Literatura BDSM Justine o Los Infortunios de La Virtud (Sade) | Page 122
—De acuerdo, señora —contesté—, pero razonemos un instante a partir de vuestros mismos principios;
¿con qué derecho pretendéis exigir que mi conciencia sea tan firme como la vuestra, cuando no ha estado
acostumbrada desde la infancia a vencer los mismos prejuicios? ¿A título de qué exigís que mi mente, que
no está organizada como la vuestra, pueda adoptar los mismos sistemas? Admitís que existe una suma de
bien y de mal en la naturaleza, y que se precisa, por consiguiente, una cierta cantidad de seres que
practican el bien, y otra que se entregan al mal. Así pues, la opción que yo tomo está en la naturaleza; y
¿de dónde exigiríais a partir de ahí que yo me apartara de las reglas que prescribe? Encontráis, me decís,
la dicha en el camino que recorréis: ¡bien!, señora, ¿por qué yo no puedo encontrarla igualmente en el que
yo sigo? No creáis por otra parte que la vigilancia de las leyes deje en reposo largo tiempo al que las
infringe; acabáis de ver un ejemplo clamoroso de ello: de los quince bribones con los que yo vivía, uno se
salva, catorce perecen ignominiosamente...
—¿Y eso es lo que tú llamas una desgracia? —continuó la Dubois—. Pero ¿qué significa esta ignominia
para el que ya no tiene principios? Cuando se ha superado todo, cuando el honor sólo es para nosotros un
prejuicio, la reputación, algo indiferente, la religión, una quimera, la muerte, un aniquilamiento total, ¿no
es lo mismo perecer en un cadalso que en la cama? En el mundo hay dos tipos de malvados, Thérèse:
aquel a quien una fortuna poderosa, un crédito prodigioso, pone al amparo de este fin trágico, y aquel que
no lo evitará si lo atrapan.
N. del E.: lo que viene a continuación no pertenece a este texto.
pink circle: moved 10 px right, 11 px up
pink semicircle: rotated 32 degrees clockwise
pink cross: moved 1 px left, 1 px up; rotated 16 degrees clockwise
Este último, nacido sin bienes, debe tener un único deseo, si es inteligente:
llegar a rico al precio que sea. Si lo consigue, tiene lo que ha querido, debe estar contento; si es
ajusticiado, ¿qué lamentará, ya que no tiene nada que perder? Así pues, las leyes son nulas a los
malvados, puesto que no alcanzan al que es poderoso, y es imposible que las tema el miserable, ya que su
espada es su único recurso.
—¿Y creéis —continué— que la Justicia celestial no espera en el otro mundo al que el crimen no ha
atemorizado en éste?
—Creo —replicó la peligrosa mujer— que si existiera un Dios, habría menos mal en la Tierra; creo que si
este mal existe, o estos desórdenes han sido ordenados por ese Dios, y se trata entonces de un ser bárbaro,
o es incapaz de impedirlos: a partir de ese momento, se trata de un dios débil, y en ambos casos de un ser
abominable, un ser cuya cólera debo desafiar y cuyas leyes despreciar. Ay, Thérèse. ¿No es mejor el
ateísmo que uno u otro de ambos extremos? Ese es mi sistema, querida muchacha, lo sigo desde la
infancia, y seguramente no renunciaré a él en toda la vida.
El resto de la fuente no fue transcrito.